:: MATERIAL SHOWN

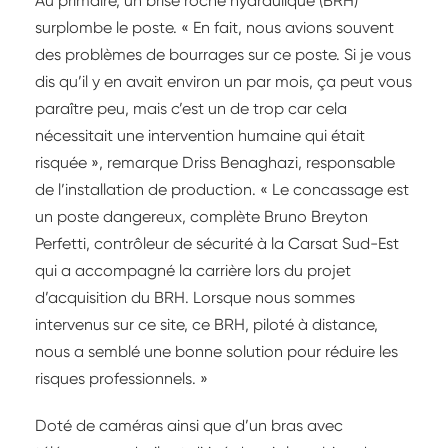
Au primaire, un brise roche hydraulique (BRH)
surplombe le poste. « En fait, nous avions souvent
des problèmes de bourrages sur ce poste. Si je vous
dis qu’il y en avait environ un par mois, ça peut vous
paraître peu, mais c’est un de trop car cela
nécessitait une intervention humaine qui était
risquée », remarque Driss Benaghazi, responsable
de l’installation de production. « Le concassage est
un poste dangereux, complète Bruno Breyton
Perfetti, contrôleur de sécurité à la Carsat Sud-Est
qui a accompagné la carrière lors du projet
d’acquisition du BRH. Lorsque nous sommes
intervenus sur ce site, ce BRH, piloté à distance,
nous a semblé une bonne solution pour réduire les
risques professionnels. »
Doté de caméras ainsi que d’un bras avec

::::
:: MATERIAL SHOWN

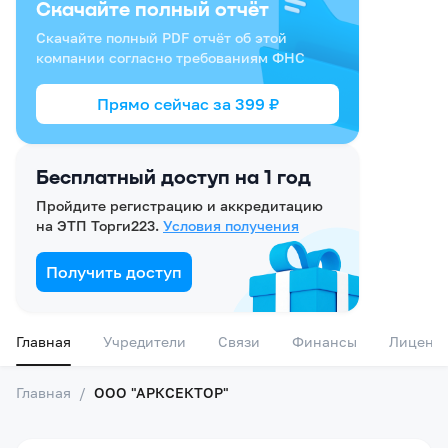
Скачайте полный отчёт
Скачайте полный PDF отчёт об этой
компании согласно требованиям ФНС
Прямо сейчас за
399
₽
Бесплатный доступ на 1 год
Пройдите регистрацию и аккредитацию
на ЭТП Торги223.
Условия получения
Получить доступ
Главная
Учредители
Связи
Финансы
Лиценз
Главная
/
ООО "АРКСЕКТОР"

::::

Which lines above include the word "отчёт"? Show each one.

Скачайте полный отчёт
Скачайте полный PDF отчёт об этой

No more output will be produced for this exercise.